Mechanical ventilation is life sustaining and is the standard
therapy for acute
respiratory failure. The 16th century anatomist Vesalius is often credited for the earliest account of
positive-pressure ventilation. In his work De humani corporis fabrica (On the Fabric of the Human Body), he described how an animal could be resuscitated by blowing into a reed inserted into a hole in its trachea. Although
positive pressure ventilation using bellows was first used for
drowning victims in the 1700s, there were soon concerns that such
therapy could in fact be harmful to the lungs. In 1827, Leroy d'Etoille condemned bellows ventilation after discovering that it could lead to
emphysema and tension pneumothoraces. Subsequently,
positive pressure ventilation would be virtually abandoned for over 100 years.

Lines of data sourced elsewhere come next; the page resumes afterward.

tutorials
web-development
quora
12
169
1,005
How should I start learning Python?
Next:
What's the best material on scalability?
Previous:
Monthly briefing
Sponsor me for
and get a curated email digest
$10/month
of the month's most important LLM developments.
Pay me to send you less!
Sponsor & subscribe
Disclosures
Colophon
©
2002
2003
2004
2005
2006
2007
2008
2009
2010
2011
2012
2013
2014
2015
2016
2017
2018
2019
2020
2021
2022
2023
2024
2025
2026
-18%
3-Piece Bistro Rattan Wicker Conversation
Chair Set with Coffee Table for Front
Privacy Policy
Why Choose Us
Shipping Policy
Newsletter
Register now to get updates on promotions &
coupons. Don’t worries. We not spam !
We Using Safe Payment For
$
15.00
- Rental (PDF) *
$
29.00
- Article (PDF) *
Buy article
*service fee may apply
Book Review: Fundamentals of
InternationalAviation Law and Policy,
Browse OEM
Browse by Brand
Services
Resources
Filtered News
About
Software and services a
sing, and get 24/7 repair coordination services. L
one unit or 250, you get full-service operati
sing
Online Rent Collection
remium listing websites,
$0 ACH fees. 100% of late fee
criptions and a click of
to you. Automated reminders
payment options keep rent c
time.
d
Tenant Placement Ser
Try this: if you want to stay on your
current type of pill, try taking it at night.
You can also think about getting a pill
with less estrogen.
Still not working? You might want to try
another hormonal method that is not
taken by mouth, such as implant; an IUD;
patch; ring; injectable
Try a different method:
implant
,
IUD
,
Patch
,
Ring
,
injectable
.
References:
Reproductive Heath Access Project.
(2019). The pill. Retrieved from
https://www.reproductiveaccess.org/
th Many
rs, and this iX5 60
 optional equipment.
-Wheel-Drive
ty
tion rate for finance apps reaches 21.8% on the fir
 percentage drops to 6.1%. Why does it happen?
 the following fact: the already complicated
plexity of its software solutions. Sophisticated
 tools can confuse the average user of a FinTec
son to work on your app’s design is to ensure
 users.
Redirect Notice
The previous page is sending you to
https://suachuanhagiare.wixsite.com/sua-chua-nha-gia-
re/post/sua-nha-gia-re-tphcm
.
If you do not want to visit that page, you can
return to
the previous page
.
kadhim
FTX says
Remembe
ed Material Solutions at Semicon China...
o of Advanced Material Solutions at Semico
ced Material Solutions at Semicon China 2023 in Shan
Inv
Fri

Despite this early concern about the potential for harm from
mechanical ventilation, it is only in the last one to two decades that research into so-called
ventilator-induced lung injury (VILI) has blossomed. Indeed, although initial studies have focused on which ventilatory parameters are associated with the most (or least) harm, there has been an explosion of research in the last 5 years attempting to delineate the basic cellular mechanisms by which
mechanical ventilation injures the lung. Recently, there has been exciting evidence to suggest that
lung injury induced by
mechanical ventilation may have important systemic consequences, including multi-organ dysfunction. Lastly and most importantly, there is accumulating data from clinical trials in humans that ventilatory strategies designed to avoid VILI can in fact save lives.